Qualitative process studies consist of 3 studies with each aim: 1) to describe the process in developing regional palliative care in each local context, 2) to understand how and why the regional palliative care program led to changes in the region and to propose a model for shaping regional palliative care, and 3) to systemically collect the barriers of palliative care at a regional level and potential resolutions. The study methodology is a case descriptive study, a grounded theory approach based on interviews, and a content analysis based on systemically collected data, respectively.
This study is, to our knowledge, one of the most comprehensive evaluations of a region-based palliative care intervention program.
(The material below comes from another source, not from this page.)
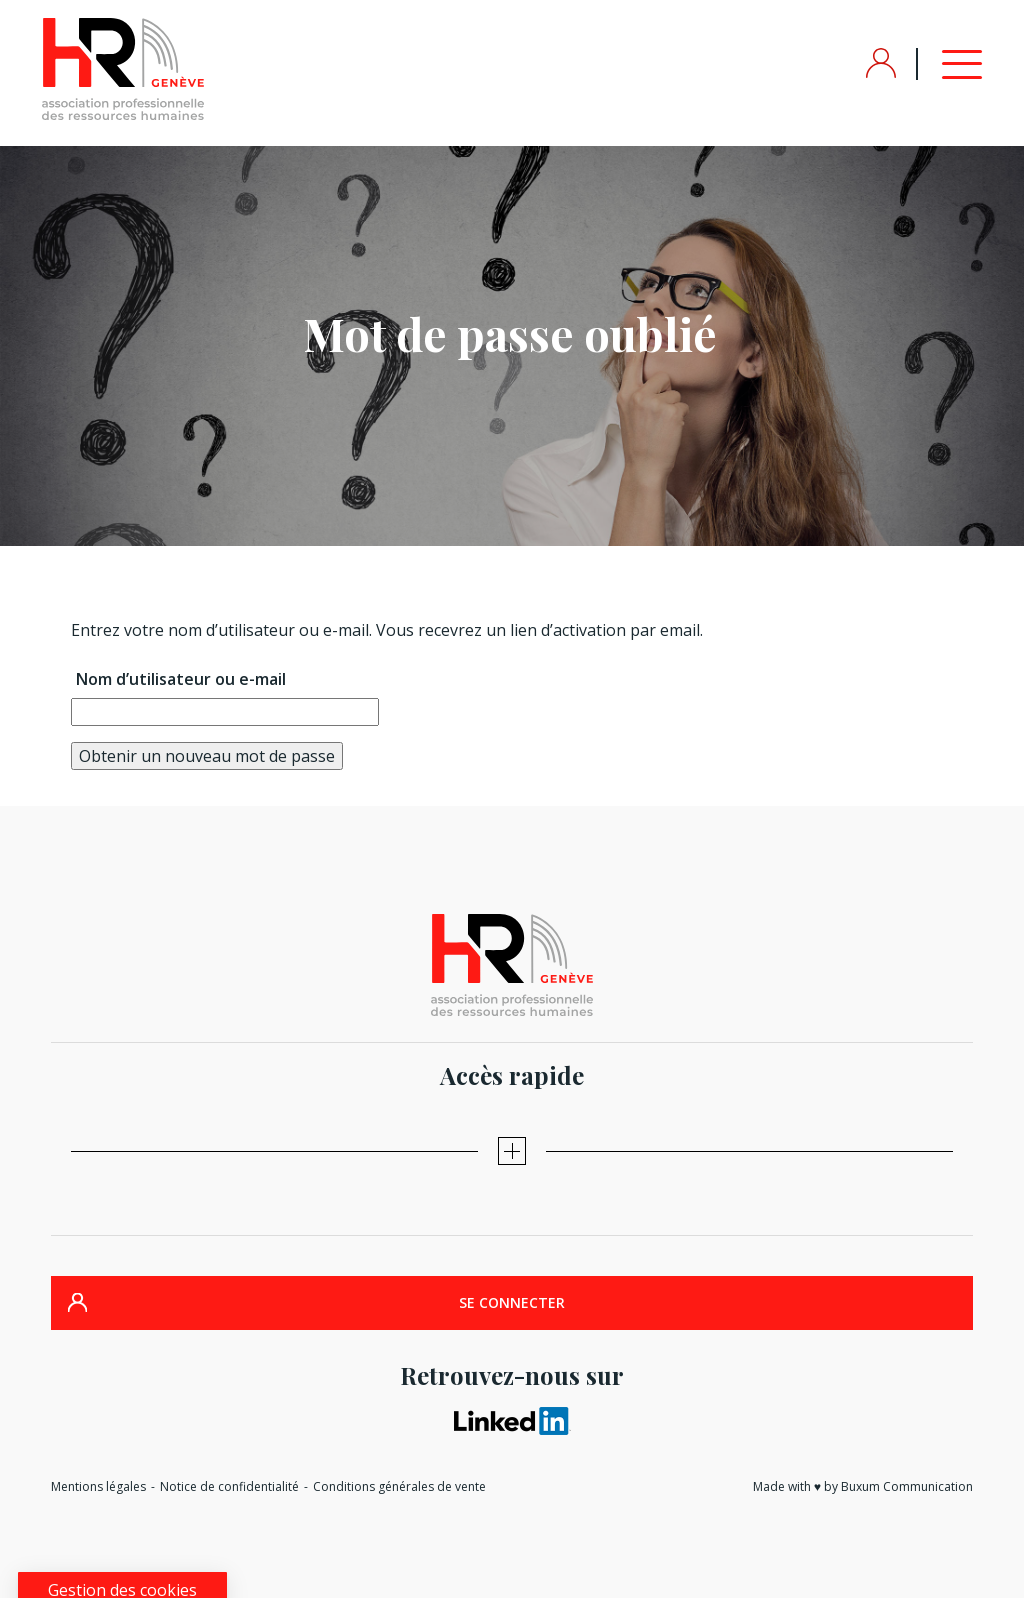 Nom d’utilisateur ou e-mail (181, 679)
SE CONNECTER (512, 1302)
This study has 3 unique aspects: 1) it measures a wide range of outcomes, including quality of care and quality of life measures specifically designed for palliative care populations, whether patients died where they actually preferred, the changes in physicians and nurses at a regional level; 2) adopts qualitative studies along with quantitative evaluations; and 3) the intervention is without a fundamental change in health care systems. A comprehensive understanding of the findings in this study will contribute to a deeper insight into how to develop community palliative care.
UMIN Clinical Trials Registry (UMIN-CTR), Japan, UMIN000001274.